What is Sacroiliac Joint Dysfunction?
SIJ dysfunction occurs when the ligaments that help stabilise the joint between your pelvis and spine are compromised. These ligaments restrict the small amount of movement that occurs in this region, as well as help to reduce forces and loading placed on the area. When they fail to stabilise the region, irritation and inflammation at the joint occurs. This can result in localised pain to the buttocks, sciatic pain, pelvic pain (pudendal neuralgia), groin pain, spasm through the gluteals and hip pain. People with SIJ dysfunction will often report an increase in pain with high-impact activities such as running, hopping and lateral movements. This is because the area is unable to cope with high levels of shearing and loading.

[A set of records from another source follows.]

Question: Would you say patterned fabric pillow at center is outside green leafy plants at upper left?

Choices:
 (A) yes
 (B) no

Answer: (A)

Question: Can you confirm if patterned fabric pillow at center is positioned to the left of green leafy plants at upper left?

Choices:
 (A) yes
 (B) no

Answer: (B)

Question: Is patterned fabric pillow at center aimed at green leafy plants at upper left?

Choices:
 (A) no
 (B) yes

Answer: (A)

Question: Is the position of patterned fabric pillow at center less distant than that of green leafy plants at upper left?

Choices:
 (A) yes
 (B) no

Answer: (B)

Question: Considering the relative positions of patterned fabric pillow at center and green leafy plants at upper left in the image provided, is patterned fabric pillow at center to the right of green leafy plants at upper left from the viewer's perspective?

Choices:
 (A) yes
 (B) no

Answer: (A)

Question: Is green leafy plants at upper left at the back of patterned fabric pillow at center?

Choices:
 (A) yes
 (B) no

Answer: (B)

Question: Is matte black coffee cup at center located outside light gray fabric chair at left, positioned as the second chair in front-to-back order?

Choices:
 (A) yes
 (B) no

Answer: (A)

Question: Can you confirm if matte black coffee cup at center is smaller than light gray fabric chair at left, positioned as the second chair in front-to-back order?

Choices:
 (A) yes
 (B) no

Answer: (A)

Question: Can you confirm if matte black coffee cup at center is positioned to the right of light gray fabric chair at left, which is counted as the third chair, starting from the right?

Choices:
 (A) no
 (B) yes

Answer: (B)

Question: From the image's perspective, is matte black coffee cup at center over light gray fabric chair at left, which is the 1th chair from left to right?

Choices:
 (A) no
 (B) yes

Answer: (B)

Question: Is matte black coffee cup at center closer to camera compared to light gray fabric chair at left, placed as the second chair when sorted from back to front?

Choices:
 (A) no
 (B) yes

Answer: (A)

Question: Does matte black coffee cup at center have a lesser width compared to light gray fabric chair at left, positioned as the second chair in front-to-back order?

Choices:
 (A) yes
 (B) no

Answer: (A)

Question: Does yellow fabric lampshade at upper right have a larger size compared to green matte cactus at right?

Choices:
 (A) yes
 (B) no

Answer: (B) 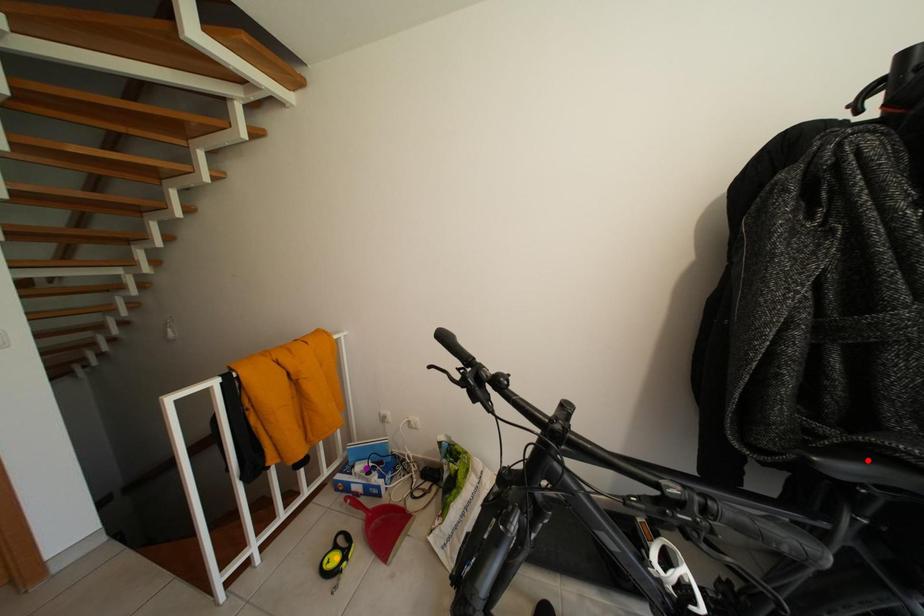 Order these from farthest to nearest:
red point | orange point | purple point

Signs and symptoms of sacroiliac joint dysfunction
Common symptoms will include localised pain to the buttocks region. This will generally be on one side and will travel down the side of your tailbone. Pain can radiate from the buttocks and down the side of the leg (or into your pelvis, scrotum, labia or penis). Additionally, sufferers can experience spasm throughout their gluteal muscles, as well as pain across the base of their lower back.
Aggravating activities can include arching your back, twisting in bed, long car journeys, walking, running, walking up hills and going downstairs.
What causes sacroiliac joint dysfunction?
SIJ dysfunction is frequently caused by high-impact accidents, including car accidents and general trauma to the area following a fall, hard running, twisting or awkward lifting. Pregnancy, as well as repetitive loading, can also instigate issues throughout the area.
Treatment for sacroiliac joint dysfunction
A physiotherapist skilled in the area of lumbopelvic and hip pain can differentiate sacroiliac pain from other areas that can refer to the region, including the lower back and hip. Your physiotherapist can then design a comprehensive plan of manual therapy to the pelvis and surrounding joints and muscles as needed. This hands-on treatment will be supported with a comprehensive and progressive functional exercise program to build control and dynamic strength through the lumbar spine, pelvis and hips, for everyday life, work and sport.